▶ _EXERCISE PROMPT_
Write out the data word for word and omit every picture.

▶ _MATERIAL FOR THIS EXERCISE_
Start of Block

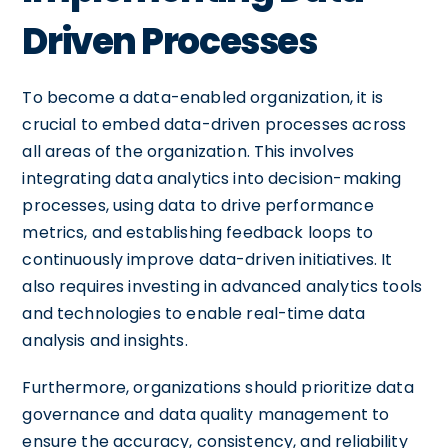
Driven Processes
To become a data-enabled organization, it is
crucial to embed data-driven processes across
all areas of the organization. This involves
integrating data analytics into decision-making
processes, using data to drive performance
metrics, and establishing feedback loops to
continuously improve data-driven initiatives. It
also requires investing in advanced analytics tools
and technologies to enable real-time data
analysis and insights.
Furthermore, organizations should prioritize data
governance and data quality management to
ensure the accuracy, consistency, and reliability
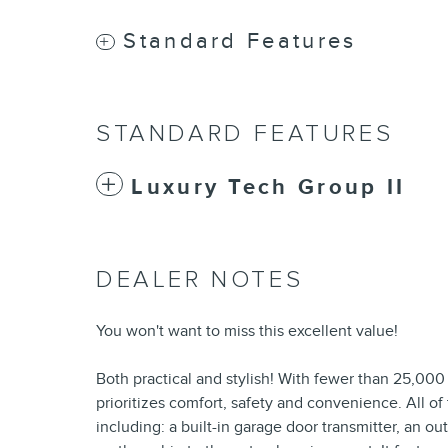
Standard Features
STANDARD FEATURES
Luxury Tech Group II
DEALER NOTES
You won't want to miss this excellent value!
Both practical and stylish! With fewer than 25,000 
prioritizes comfort, safety and convenience. All o
including: a built-in garage door transmitter, an 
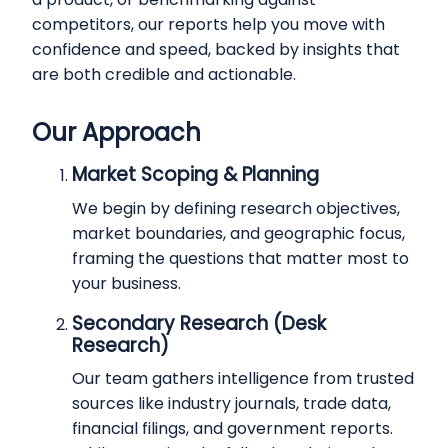
competitors, our reports help you move with
confidence and speed, backed by insights that
are both credible and actionable.
Our Approach
Market Scoping & Planning
We begin by defining research objectives,
market boundaries, and geographic focus,
framing the questions that matter most to
your business.
Secondary Research (Desk
Research)
Our team gathers intelligence from trusted
sources like industry journals, trade data,
financial filings, and government reports.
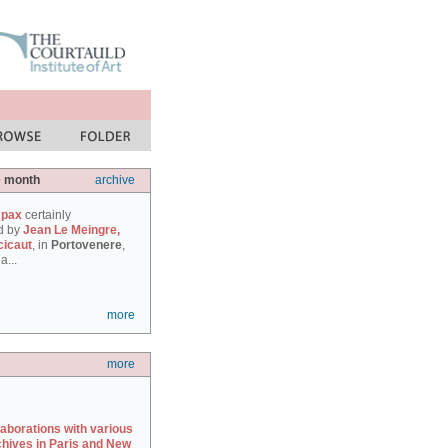
e month
archive
 pax
certainly
d by
Jean Le Meingre,
cicaut
, in
Portovenere
,
a...
more
more
laborations with various
chives in Paris and New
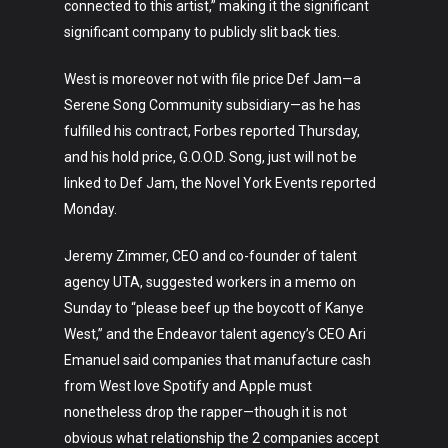
connected to this artist,” making it the significant
significant company to publicly slit back ties.
West is moreover not with file price Def Jam—a
Serene Song Community subsidiary—as he has
fulfilled his contract, Forbes reported Thursday,
and his hold price, G.O.O.D. Song, just will not be
linked to Def Jam, the Novel York Events reported
Monday.
Jeremy Zimmer, CEO and co-founder of talent
agency UTA, suggested workers in a memo on
Sunday to “please beef up the boycott of Kanye
West,” and the Endeavor talent agency’s CEO Ari
Emanuel said companies that manufacture cash
from West love Spotify and Apple must
nonetheless drop the rapper—though it is not
obvious what relationship the 2 companies accept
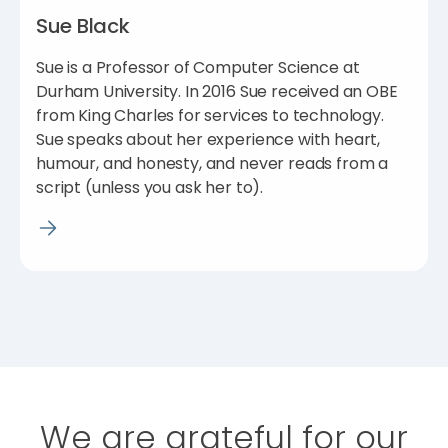
Sue Black
Sue is a Professor of Computer Science at
Durham University. In 2016 Sue received an OBE
from King Charles for services to technology.
Sue speaks about her experience with heart,
humour, and honesty, and never reads from a
script (unless you ask her to).
We are grateful for our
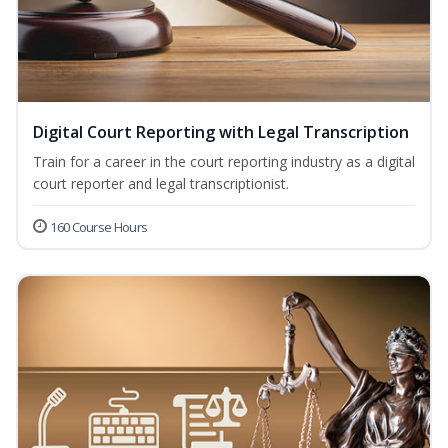
Digital Court Reporting with Legal Transcription
Train for a career in the court reporting industry as a digital
court reporter and legal transcriptionist.
160 Course Hours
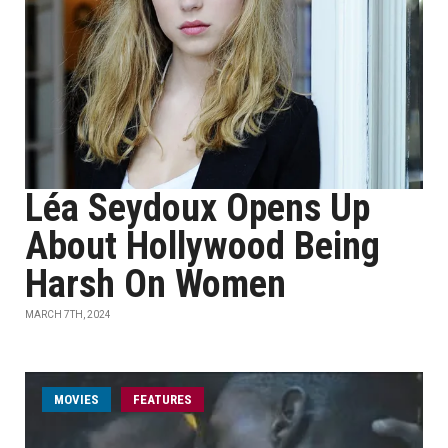
Léa Seydoux Opens Up
About Hollywood Being
Harsh On Women
MARCH 7TH, 2024
MOVIES
FEATURES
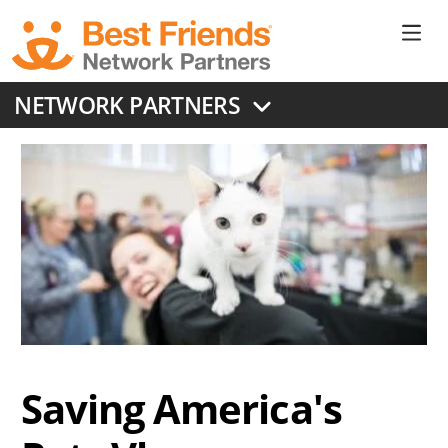
Skip
to
Ne
main
content
Don
NETWORK PARTNERS
Me
Saving America's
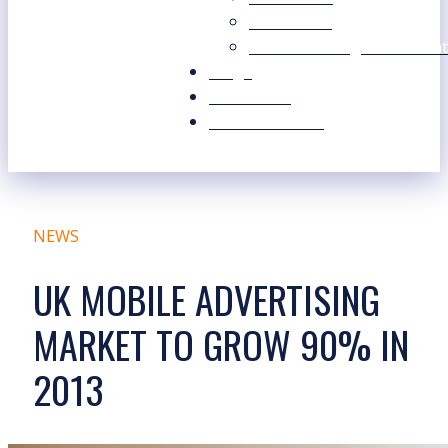
Our Values
Our Marketing Consultant
Blogs
Contact Us
Free Resources
NEWS
UK MOBILE ADVERTISING
MARKET TO GROW 90% IN
2013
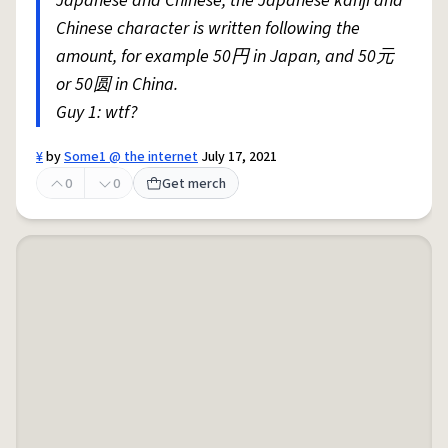
Japanese and Chinese, the Japanese kanji and
Chinese character is written following the
amount, for example 50円 in Japan, and 50元
or 50圆 in China.
Guy 1: wtf?
¥
by
Some1 @ the internet
July 17, 2021
0
0
Get merch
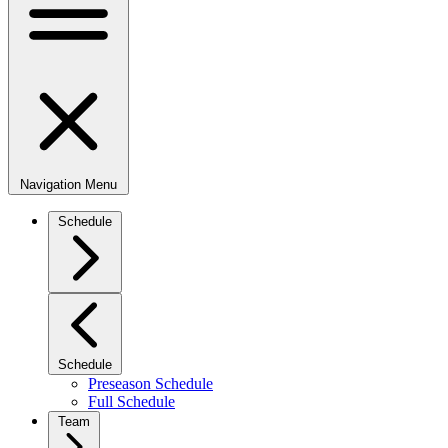
Navigation Menu
Schedule
Schedule
Preseason Schedule
Full Schedule
Team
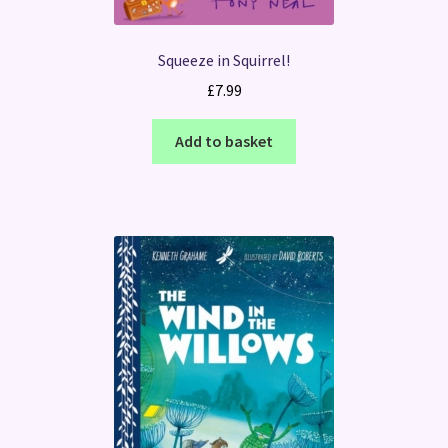
Squeeze in Squirrel!
£
7.99
Add to basket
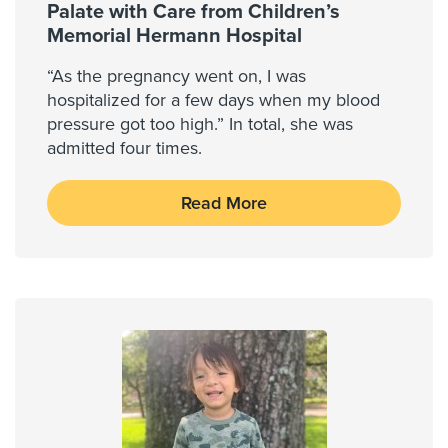
Palate with Care from Children’s
Memorial Hermann Hospital
“As the pregnancy went on, I was
hospitalized for a few days when my blood
pressure got too high.” In total, she was
admitted four times.
Read More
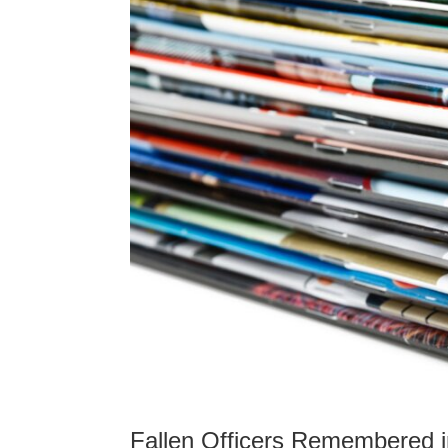
Fallen Officers Remembered i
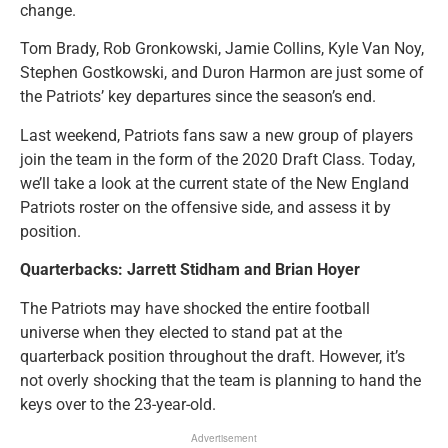
change.
Tom Brady, Rob Gronkowski, Jamie Collins, Kyle Van Noy,
Stephen Gostkowski, and Duron Harmon are just some of
the Patriots’ key departures since the season’s end.
Last weekend, Patriots fans saw a new group of players
join the team in the form of the 2020 Draft Class. Today,
we’ll take a look at the current state of the New England
Patriots roster on the offensive side, and assess it by
position.
Quarterbacks: Jarrett Stidham and Brian Hoyer
The Patriots may have shocked the entire football
universe when they elected to stand pat at the
quarterback position throughout the draft. However, it’s
not overly shocking that the team is planning to hand the
keys over to the 23-year-old.
Advertisement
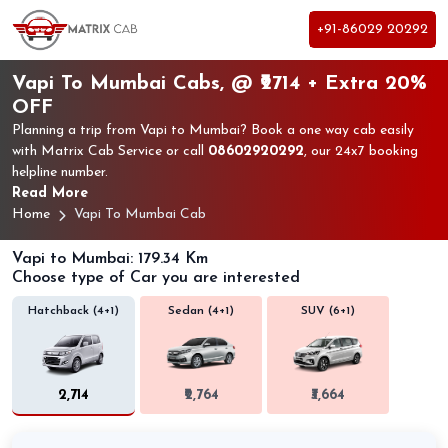
+91-86029 20292
Vapi To Mumbai Cabs, @ ₹2714 + Extra 20%
OFF
Planning a trip from Vapi to Mumbai? Book a one way cab easily
with Matrix Cab Service or call
08602920292
, our 24x7 booking
helpline number.
Read More
Home
Vapi To Mumbai Cab
Vapi to Mumbai: 179.34 Km
Choose type of Car you are interested
Hatchback (4+1)
Sedan (4+1)
SUV (6+1)
₹2,714
₹2,764
₹3,664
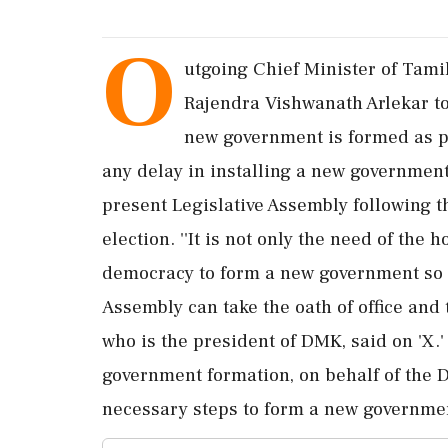
O
utgoing Chief Minister of Tami
Rajendra Vishwanath Arlekar to
new government is formed as pe
any delay in installing a new government
present Legislative Assembly following t
election. ''It is not only the need of the
democracy to form a new government so t
Assembly can take the oath of office and ta
who is the president of DMK, said on 'X.' 
government formation, on behalf of the 
necessary steps to form a new government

End of Block

▶ _RESPONSE AREA_
Driven Processes
To become a data-enabled organization, it is
crucial to embed data-driven processes across
all areas of the organization. This involves
integrating data analytics into decision-making
processes, using data to drive performance
metrics, and establishing feedback loops to
continuously improve data-driven initiatives. It
also requires investing in advanced analytics tools
and technologies to enable real-time data
analysis and insights.
Furthermore, organizations should prioritize data
governance and data quality management to
ensure the accuracy, consistency, and reliability
Standard Features
STANDARD FEATURES
Luxury Tech Group II
DEALER NOTES
You won't want to miss this excellent value!
Both practical and stylish! With fewer than 25,000 
prioritizes comfort, safety and convenience. All o
including: a built-in garage door transmitter, an 
competitors, our reports help you move with
confidence and speed, backed by insights that
are both credible and actionable.
Our Approach
Market Scoping & Planning
We begin by defining research objectives,
market boundaries, and geographic focus,
framing the questions that matter most to
your business.
Secondary Research (Desk
Research)
Our team gathers intelligence from trusted
sources like industry journals, trade data,
financial filings, and government reports.
e month
archive
 pax
certainly
d by
Jean Le Meingre,
cicaut
, in
Portovenere
,
a...
more
more
laborations with various
chives in Paris and New
connected to this artist,” making it the significant
significant company to publicly slit back ties.
West is moreover not with file price Def Jam—a
Serene Song Community subsidiary—as he has
fulfilled his contract, Forbes reported Thursday,
and his hold price, G.O.O.D. Song, just will not be
linked to Def Jam, the Novel York Events reported
Monday.
Jeremy Zimmer, CEO and co-founder of talent
agency UTA, suggested workers in a memo on
Sunday to “please beef up the boycott of Kanye
West,” and the Endeavor talent agency’s CEO Ari
Emanuel said companies that manufacture cash
from West love Spotify and Apple must
nonetheless drop the rapper—though it is not
obvious what relationship the 2 companies accept
Sue Black
Sue is a Professor of Computer Science at
Durham University. In 2016 Sue received an OBE
from King Charles for services to technology.
Sue speaks about her experience with heart,
humour, and honesty, and never reads from a
script (unless you ask her to).
We are grateful for our
Digital Court Reporting with Legal Transcription
Train for a career in the court reporting industry as a digital
court reporter and legal transcriptionist.
160 Course Hours
Léa Seydoux Opens Up
About Hollywood Being
Harsh On Women
MARCH 7TH, 2024
MOVIES
FEATURES
Skip
to
Ne
main
content
Don
NETWORK PARTNERS
Me
Saving America's
Our Values
Our Marketing Consultant
Blogs
Contact Us
Free Resources
NEWS
UK MOBILE ADVERTISING
MARKET TO GROW 90% IN
2013
Japanese and Chinese, the Japanese kanji and
Chinese character is written following the
amount, for example 50円 in Japan, and 50元
or 50圆 in China.
Guy 1: wtf?
¥
by
Some1 @ the internet
July 17, 2021
0
0
Get merch
Navigation Menu
Schedule
Schedule
Preseason Schedule
Full Schedule
Team
Squeeze in Squirrel!
£
7.99
Add to basket
Palate with Care from Children’s
Memorial Hermann Hospital
“As the pregnancy went on, I was
hospitalized for a few days when my blood
pressure got too high.” In total, she was
admitted four times.
Read More
Fallen Officers Remembered i
change.
Tom Brady, Rob Gronkowski, Jamie Collins, Kyle Van Noy,
Stephen Gostkowski, and Duron Harmon are just some of
the Patriots’ key departures since the season’s end.
Last weekend, Patriots fans saw a new group of players
join the team in the form of the 2020 Draft Class. Today,
we’ll take a look at the current state of the New England
Patriots roster on the offensive side, and assess it by
position.
Quarterbacks: Jarrett Stidham and Brian Hoyer
The Patriots may have shocked the entire football
universe when they elected to stand pat at the
quarterback position throughout the draft. However, it’s
not overly shocking that the team is planning to hand the
keys over to the 23-year-old.
Advertisement
+91-86029 20292
Vapi To Mumbai Cabs, @ ₹2714 + Extra 20%
OFF
Planning a trip from Vapi to Mumbai? Book a one way cab easily
with Matrix Cab Service or call
08602920292
, our 24x7 booking
helpline number.
Read More
Home
Vapi To Mumbai Cab
Vapi to Mumbai: 179.34 Km
Choose type of Car you are interested
Hatchback (4+1)
Sedan (4+1)
SUV (6+1)
₹2,714
₹2,764
₹3,664
O
utgoing Chief Minister of Tami
Rajendra Vishwanath Arlekar to
new government is formed as pe
any delay in installing a new government
present Legislative Assembly following t
election. ''It is not only the need of the
democracy to form a new government so t
Assembly can take the oath of office and ta
who is the president of DMK, said on 'X.' 
government formation, on behalf of the 
necessary steps to form a new government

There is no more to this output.